■ Try it ■
This task calls for the lines below starting at the one containing "Operatiivinen tila" and ending at the one containing "Cursos Online Gratuitos", repeated exactly with both ends kept and pictures left out.

■ Source information ■
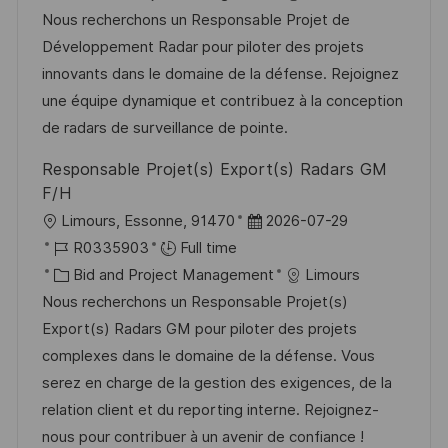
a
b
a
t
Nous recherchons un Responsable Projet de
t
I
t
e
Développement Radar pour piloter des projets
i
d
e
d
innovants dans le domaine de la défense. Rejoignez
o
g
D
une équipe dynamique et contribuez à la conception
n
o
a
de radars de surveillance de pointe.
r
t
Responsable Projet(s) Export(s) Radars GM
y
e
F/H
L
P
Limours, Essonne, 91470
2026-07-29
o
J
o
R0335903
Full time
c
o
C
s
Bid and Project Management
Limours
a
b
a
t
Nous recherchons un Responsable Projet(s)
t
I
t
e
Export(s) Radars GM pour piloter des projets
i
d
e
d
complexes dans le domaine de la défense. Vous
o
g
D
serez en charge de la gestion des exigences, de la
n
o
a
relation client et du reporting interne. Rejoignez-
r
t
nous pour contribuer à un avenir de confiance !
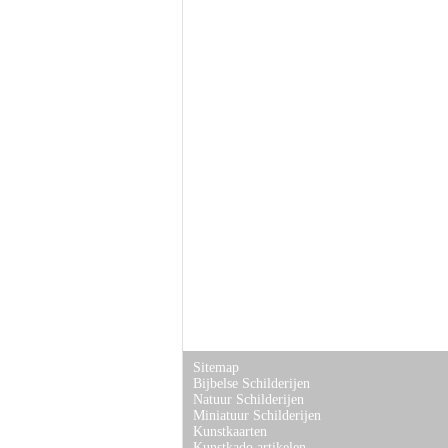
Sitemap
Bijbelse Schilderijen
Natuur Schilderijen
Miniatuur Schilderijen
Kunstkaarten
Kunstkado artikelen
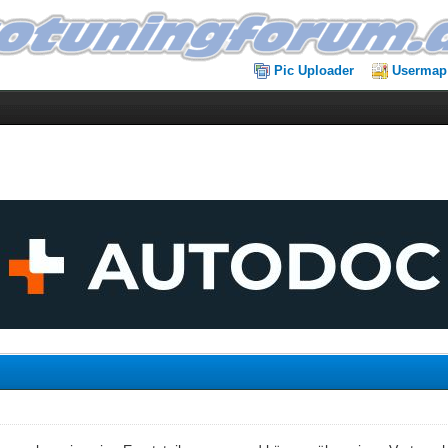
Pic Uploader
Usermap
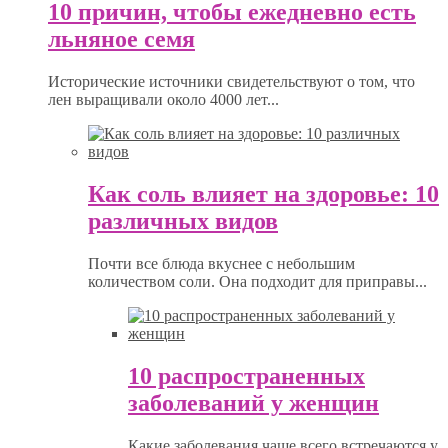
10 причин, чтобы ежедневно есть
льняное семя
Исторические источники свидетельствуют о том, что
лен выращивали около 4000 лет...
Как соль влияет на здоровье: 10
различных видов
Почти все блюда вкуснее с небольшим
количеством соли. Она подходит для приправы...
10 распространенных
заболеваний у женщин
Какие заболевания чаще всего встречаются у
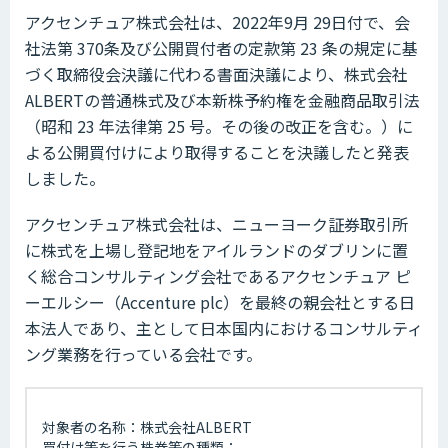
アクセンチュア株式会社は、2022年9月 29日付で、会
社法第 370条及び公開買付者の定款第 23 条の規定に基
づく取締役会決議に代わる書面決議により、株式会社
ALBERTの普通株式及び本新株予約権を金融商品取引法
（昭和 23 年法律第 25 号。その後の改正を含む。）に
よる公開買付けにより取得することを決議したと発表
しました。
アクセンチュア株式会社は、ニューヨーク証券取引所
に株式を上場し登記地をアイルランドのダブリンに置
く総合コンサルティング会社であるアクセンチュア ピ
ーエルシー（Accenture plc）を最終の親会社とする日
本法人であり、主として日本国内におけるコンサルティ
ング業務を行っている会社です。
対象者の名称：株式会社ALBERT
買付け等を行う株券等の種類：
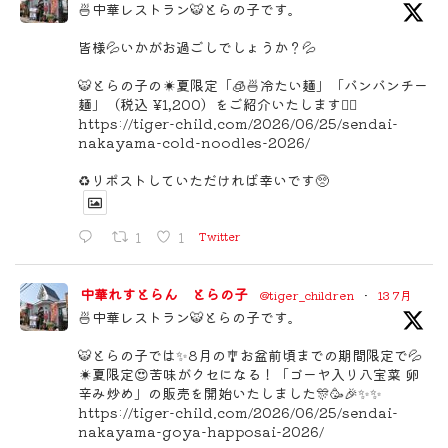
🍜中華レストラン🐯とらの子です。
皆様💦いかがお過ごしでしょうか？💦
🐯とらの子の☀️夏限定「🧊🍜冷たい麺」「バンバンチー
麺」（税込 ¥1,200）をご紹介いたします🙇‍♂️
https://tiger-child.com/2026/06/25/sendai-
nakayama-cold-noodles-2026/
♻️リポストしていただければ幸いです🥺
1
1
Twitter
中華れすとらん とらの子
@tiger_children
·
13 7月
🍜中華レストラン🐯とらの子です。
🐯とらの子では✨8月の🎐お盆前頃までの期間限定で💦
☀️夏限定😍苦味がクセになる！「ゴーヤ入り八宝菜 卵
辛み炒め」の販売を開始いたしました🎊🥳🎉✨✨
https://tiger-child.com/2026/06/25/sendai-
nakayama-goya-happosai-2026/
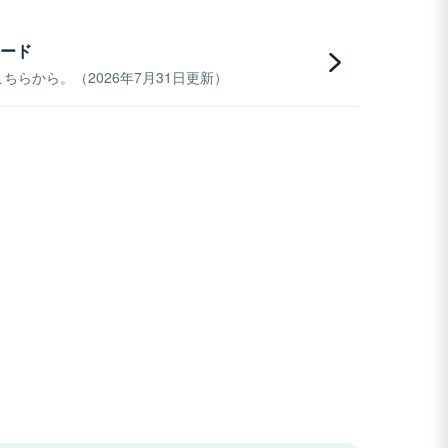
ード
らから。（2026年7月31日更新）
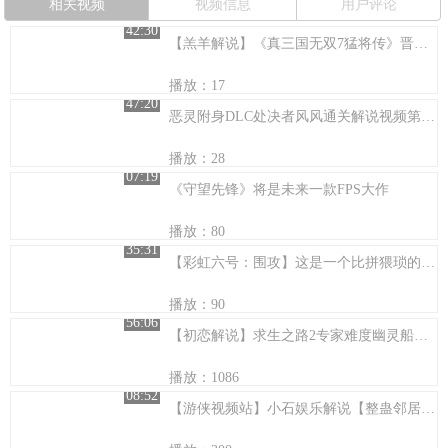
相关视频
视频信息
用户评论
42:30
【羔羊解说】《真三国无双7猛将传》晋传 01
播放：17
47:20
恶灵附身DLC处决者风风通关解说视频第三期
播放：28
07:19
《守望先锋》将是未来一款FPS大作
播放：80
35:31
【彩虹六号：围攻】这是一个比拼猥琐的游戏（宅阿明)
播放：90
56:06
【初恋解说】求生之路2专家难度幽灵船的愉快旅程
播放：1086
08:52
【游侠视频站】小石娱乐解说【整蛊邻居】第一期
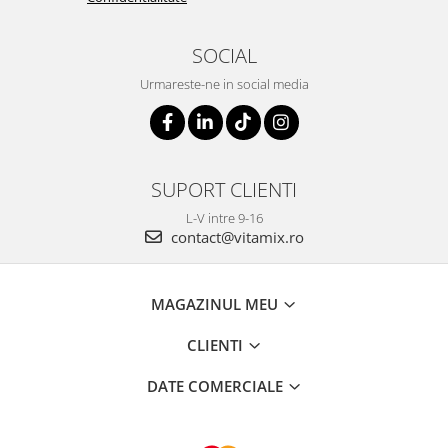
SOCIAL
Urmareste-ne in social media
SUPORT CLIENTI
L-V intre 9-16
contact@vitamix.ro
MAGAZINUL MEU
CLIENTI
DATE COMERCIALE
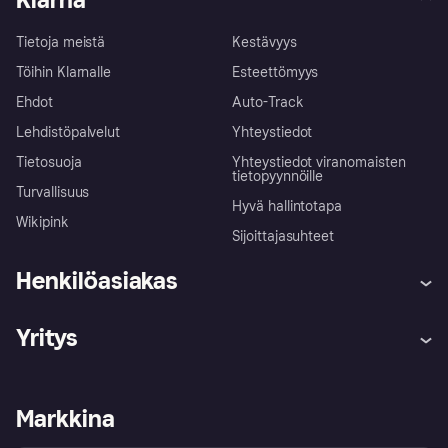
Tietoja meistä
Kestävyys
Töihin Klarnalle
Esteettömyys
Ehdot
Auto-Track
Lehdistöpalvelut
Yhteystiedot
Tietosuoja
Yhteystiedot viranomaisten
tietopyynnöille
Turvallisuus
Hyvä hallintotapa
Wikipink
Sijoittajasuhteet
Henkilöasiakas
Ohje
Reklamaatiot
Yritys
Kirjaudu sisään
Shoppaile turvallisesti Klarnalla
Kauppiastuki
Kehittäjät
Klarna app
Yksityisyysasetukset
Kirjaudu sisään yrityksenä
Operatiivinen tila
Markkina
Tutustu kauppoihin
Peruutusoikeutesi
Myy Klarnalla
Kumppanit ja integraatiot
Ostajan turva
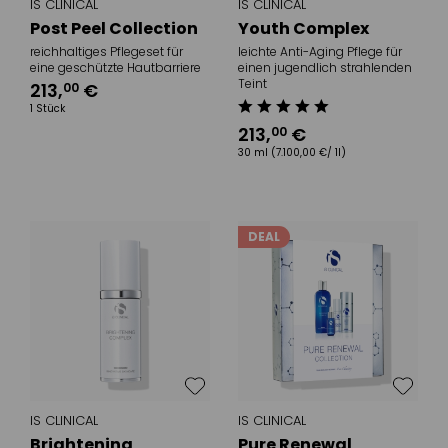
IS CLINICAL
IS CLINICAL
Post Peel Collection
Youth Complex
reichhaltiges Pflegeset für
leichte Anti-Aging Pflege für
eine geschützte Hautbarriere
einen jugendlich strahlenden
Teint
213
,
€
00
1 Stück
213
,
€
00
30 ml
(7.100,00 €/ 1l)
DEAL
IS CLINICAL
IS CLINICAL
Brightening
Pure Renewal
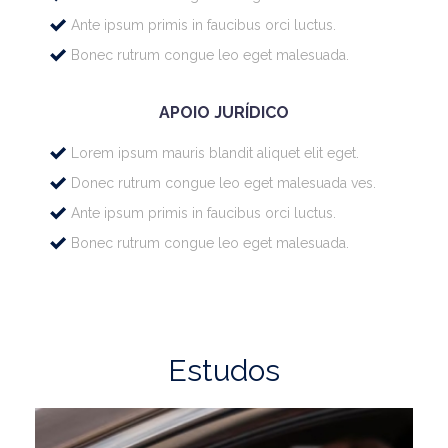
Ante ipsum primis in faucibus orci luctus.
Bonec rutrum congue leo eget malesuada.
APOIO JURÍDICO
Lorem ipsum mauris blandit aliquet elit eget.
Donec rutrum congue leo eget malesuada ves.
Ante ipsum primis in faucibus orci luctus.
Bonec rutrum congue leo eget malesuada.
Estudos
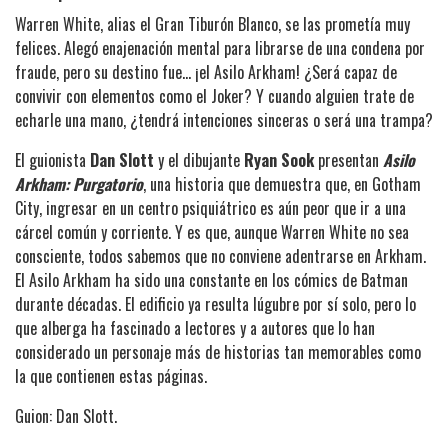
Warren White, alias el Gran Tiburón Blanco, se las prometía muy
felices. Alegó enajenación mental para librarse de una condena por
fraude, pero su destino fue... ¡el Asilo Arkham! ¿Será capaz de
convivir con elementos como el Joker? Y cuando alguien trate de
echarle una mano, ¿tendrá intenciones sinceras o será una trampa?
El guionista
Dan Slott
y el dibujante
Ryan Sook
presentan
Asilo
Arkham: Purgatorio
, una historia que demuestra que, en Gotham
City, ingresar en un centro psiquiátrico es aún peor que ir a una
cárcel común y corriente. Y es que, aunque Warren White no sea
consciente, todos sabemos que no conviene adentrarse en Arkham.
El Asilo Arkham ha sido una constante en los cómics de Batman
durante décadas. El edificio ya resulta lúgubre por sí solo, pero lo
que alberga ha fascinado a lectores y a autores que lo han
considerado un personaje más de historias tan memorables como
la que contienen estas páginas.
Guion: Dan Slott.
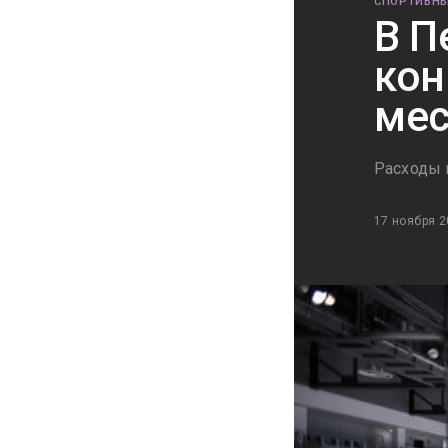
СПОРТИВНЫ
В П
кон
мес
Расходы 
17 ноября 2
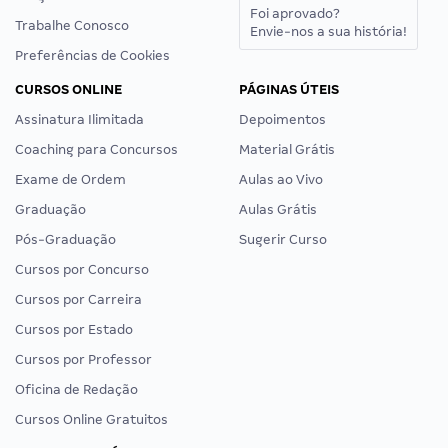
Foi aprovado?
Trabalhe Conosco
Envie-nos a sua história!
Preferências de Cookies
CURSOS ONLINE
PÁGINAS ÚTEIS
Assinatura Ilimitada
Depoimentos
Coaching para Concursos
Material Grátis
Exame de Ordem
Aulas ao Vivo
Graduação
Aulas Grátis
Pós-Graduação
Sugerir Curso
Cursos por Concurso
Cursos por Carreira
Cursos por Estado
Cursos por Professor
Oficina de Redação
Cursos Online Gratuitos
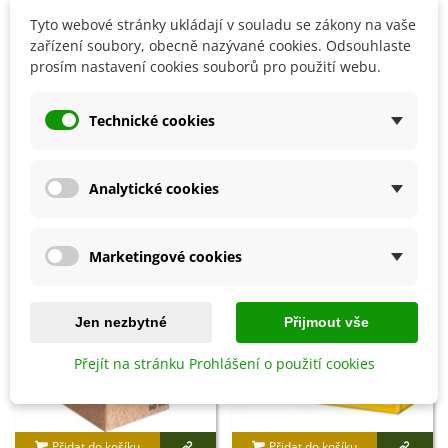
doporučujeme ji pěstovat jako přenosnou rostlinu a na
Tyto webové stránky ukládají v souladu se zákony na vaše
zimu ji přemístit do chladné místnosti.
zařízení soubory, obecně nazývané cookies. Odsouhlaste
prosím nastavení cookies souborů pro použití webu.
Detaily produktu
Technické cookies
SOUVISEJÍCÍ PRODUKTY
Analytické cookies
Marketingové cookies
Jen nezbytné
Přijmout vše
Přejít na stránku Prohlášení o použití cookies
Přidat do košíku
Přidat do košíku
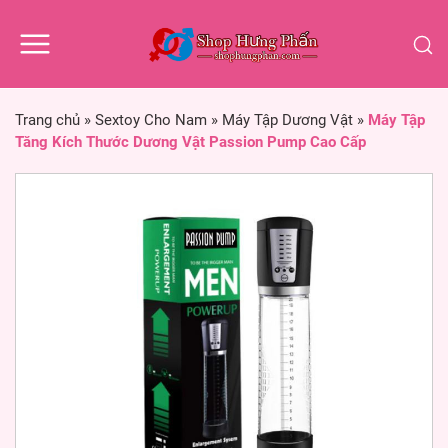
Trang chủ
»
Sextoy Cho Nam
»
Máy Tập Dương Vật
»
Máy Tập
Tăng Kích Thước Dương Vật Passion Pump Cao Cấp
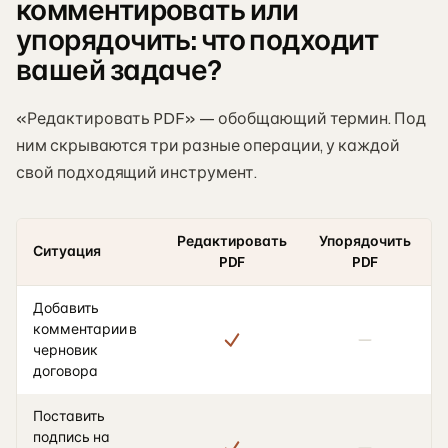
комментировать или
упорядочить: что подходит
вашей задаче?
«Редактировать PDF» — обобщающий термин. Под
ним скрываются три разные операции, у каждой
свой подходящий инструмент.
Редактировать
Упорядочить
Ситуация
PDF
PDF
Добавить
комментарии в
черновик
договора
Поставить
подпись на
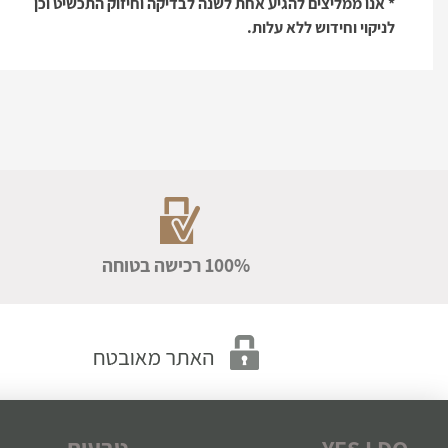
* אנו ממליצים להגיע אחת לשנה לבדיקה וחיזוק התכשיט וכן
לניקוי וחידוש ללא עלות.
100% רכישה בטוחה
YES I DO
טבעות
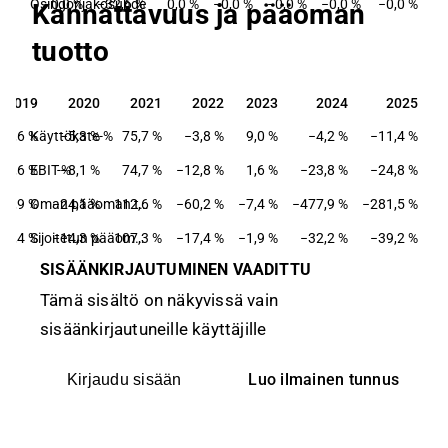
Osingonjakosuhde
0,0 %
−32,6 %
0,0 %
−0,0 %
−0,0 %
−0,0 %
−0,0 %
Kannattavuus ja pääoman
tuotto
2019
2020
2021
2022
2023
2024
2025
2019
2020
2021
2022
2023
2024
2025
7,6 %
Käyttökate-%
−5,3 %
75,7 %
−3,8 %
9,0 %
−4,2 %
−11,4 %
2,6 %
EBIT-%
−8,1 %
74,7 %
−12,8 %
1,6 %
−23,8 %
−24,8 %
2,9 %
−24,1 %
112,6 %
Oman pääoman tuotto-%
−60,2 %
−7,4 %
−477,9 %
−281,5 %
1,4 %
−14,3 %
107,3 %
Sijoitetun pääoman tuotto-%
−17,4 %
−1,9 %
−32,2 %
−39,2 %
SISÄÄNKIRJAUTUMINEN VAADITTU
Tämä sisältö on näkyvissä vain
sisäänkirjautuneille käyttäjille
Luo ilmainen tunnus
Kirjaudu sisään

■ Your response ■
Operatiivinen tila
Markkina
Tutustu kauppoihin
Peruutusoikeutesi
Myy Klarnalla
Kumppanit ja integraatiot
Ostajan turva
IS CLINICAL
IS CLINICAL
Post Peel Collection
Youth Complex
reichhaltiges Pflegeset für
leichte Anti-Aging Pflege für
eine geschützte Hautbarriere
einen jugendlich strahlenden
Teint
213
,
€
00
1 Stück
213
,
€
00
30 ml
(7.100,00 €/ 1l)
DEAL
IS CLINICAL
IS CLINICAL
Brightening
Pure Renewal
Ante ipsum primis in faucibus orci luctus.
Bonec rutrum congue leo eget malesuada.
APOIO JURÍDICO
Lorem ipsum mauris blandit aliquet elit eget.
Donec rutrum congue leo eget malesuada ves.
Ante ipsum primis in faucibus orci luctus.
Bonec rutrum congue leo eget malesuada.
Estudos
Warren White, alias el Gran Tiburón Blanco, se las prometía muy
felices. Alegó enajenación mental para librarse de una condena por
fraude, pero su destino fue... ¡el Asilo Arkham! ¿Será capaz de
convivir con elementos como el Joker? Y cuando alguien trate de
echarle una mano, ¿tendrá intenciones sinceras o será una trampa?
El guionista
Dan Slott
y el dibujante
Ryan Sook
presentan
Asilo
Arkham: Purgatorio
, una historia que demuestra que, en Gotham
City, ingresar en un centro psiquiátrico es aún peor que ir a una
cárcel común y corriente. Y es que, aunque Warren White no sea
consciente, todos sabemos que no conviene adentrarse en Arkham.
El Asilo Arkham ha sido una constante en los cómics de Batman
durante décadas. El edificio ya resulta lúgubre por sí solo, pero lo
que alberga ha fascinado a lectores y a autores que lo han
considerado un personaje más de historias tan memorables como
la que contienen estas páginas.
Guion: Dan Slott.
СПОРТИВНЫ
В П
кон
мес
Расходы 
17 ноября 2
Foi aprovado?
Trabalhe Conosco
Envie-nos a sua história!
Preferências de Cookies
CURSOS ONLINE
PÁGINAS ÚTEIS
Assinatura Ilimitada
Depoimentos
Coaching para Concursos
Material Grátis
Exame de Ordem
Aulas ao Vivo
Graduação
Aulas Grátis
Pós-Graduação
Sugerir Curso
Cursos por Concurso
Cursos por Carreira
Cursos por Estado
Cursos por Professor
Oficina de Redação
Cursos Online Gratuitos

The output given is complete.